#### [The task]
Pull out of the data below the stretch of lines bounded by the one containing "corporaciones que buscan" and the one containing "industria, con el", both bounds included, unchanged.

#### [Data provided]
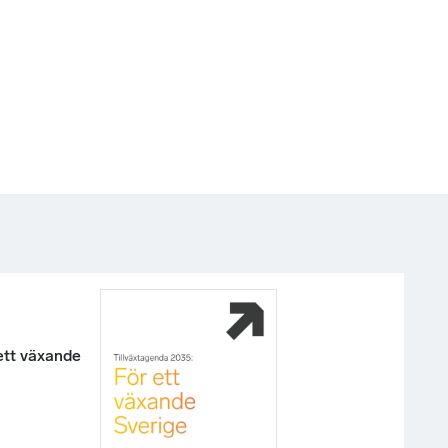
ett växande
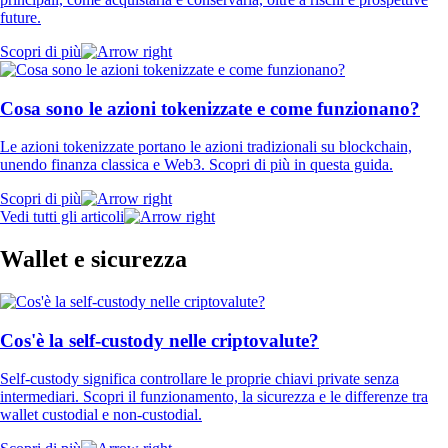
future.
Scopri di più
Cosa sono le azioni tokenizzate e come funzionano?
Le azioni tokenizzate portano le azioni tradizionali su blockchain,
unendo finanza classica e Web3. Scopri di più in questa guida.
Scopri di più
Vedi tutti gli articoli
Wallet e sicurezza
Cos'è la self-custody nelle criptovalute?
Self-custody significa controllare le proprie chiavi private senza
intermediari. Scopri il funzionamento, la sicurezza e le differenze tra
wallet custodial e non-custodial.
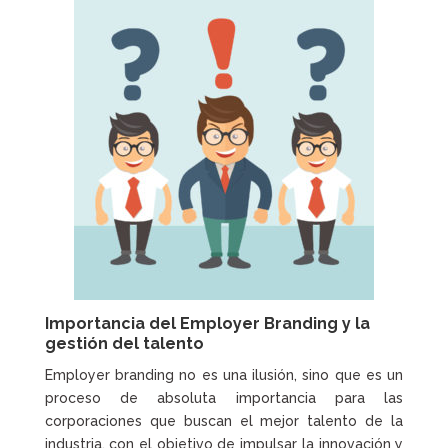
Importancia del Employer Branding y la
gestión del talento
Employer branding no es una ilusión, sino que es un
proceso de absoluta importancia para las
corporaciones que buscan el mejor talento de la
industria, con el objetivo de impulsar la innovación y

==

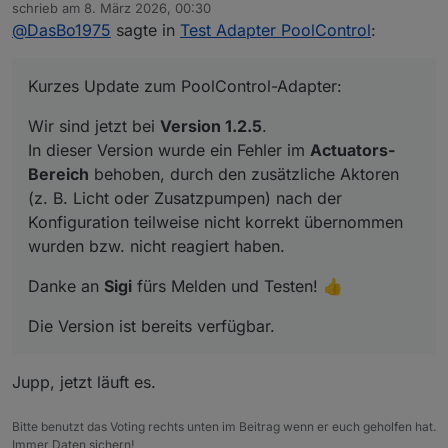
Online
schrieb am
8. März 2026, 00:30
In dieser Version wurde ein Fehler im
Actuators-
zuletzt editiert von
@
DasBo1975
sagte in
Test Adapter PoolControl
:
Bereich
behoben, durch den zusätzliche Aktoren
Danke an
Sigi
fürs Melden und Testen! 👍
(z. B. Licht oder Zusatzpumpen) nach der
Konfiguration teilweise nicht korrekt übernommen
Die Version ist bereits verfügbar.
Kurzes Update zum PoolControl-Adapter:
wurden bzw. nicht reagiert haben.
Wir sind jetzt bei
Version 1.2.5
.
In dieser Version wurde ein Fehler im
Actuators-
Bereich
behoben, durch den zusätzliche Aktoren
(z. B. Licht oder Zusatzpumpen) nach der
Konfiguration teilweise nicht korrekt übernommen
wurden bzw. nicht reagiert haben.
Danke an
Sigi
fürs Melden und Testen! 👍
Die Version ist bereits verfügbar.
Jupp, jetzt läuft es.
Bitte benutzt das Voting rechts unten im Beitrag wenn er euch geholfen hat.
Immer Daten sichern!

#### [Completed task]
corporaciones que buscan el mejor talento de la
industria, con el objetivo de impulsar la innovación y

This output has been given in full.